El costo de fotocopia por cada hoja es de $100 que deben ser consignados a favor de la Superintendencia de Industria y Comercio – Tesoro Nacional a la cuenta del Banco Popular n° 050-0010-6, citando el código 05.

En los anteriores términos damos respuesta a su consulta con el alcance previsto por el artículo 25 del código contencioso administrativo.

Atentamente,

 

CARMEN LIGIA VALDERRAMA ROJAS
Jefe Oficina Asesora Jurídica

 


[1] El decreto 726 de 2000, mediante el cual se reglamentó la elección de directivos de las cámaras de comercio y se dictaron otras disposiciones sobre la materia, empezó a regir el 18 de abril de 2000.

[2] Código de comercio, artículo 85. “Para ser director de una cámara de comercio se requerirá ser ciudadano colombiano en ejercicio de sus derechos políticos, no haber sido sancionado por ninguno de los delitos determinados en el artículo 16 de este código, estar domiciliado en la respectiva circunscripción, ser persona de reconocida honorabilidad. Nadie podrá ejercer el cargo de director en mas de una cámara de comercio.”

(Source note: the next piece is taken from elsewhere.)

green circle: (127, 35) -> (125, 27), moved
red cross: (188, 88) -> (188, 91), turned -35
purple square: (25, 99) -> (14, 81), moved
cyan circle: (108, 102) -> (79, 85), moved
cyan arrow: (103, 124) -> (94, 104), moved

[3] Decreto 726 de 2000, artículo 4.  “Requisitos para ser candidato y director. Solo podrán ser directores las personas naturales y los representantes legales de las personas jurídicas que se hubiesen matriculado o cumplido con la renovación de su matrícula entre el primer día hábil del mes de enero y el 31 de marzo del correspondiente año y reúnan los requisitos previstos en el artículo 85 del código de comercio.

Parágrafo. Tratándose de las personas jurídicas el requisito relativo a la matrícula o a su renovación sólo será exigible respecto de las mismas y no de sus representantes legales.”

[4] ESCUELA JUDICIAL RODRIGO LARA BONILLA. Hermenéutica Jurídica, Curso para Jueces de la República. Ministerio de Justicia, Bogotá D.E., noviembre de 1998. Pág. 38.  “Leyes imperativas. Son aquellas que se imponen al ciudadano de manera absoluta, y no pueden derogarse o modificarse por acuerdo de los particulares. La razón es que ostentan caracteres de orden público, que interesan a la moral y las buenas costumbres.”

[5] Decreto 726 de 2000, artículo 15. “Requisitos de procedimiento e impugnación.  La impugnación solo podrá presentarse por comerciantes que hayan sufragado en la correspondiente elección o por su apoderad, ante el Superintendente Delegado para la Promoción de la Competencia, dentro de los 5 días siguientes al escrutinio final, por escrito en el cual se indicarán las anomalías que fundamenten la inconformidad, las disposiciones que se habrían contravenido y se aportarán las pruebas que se estimen pertinentes.”

[6] Código de comercio, artículo 191.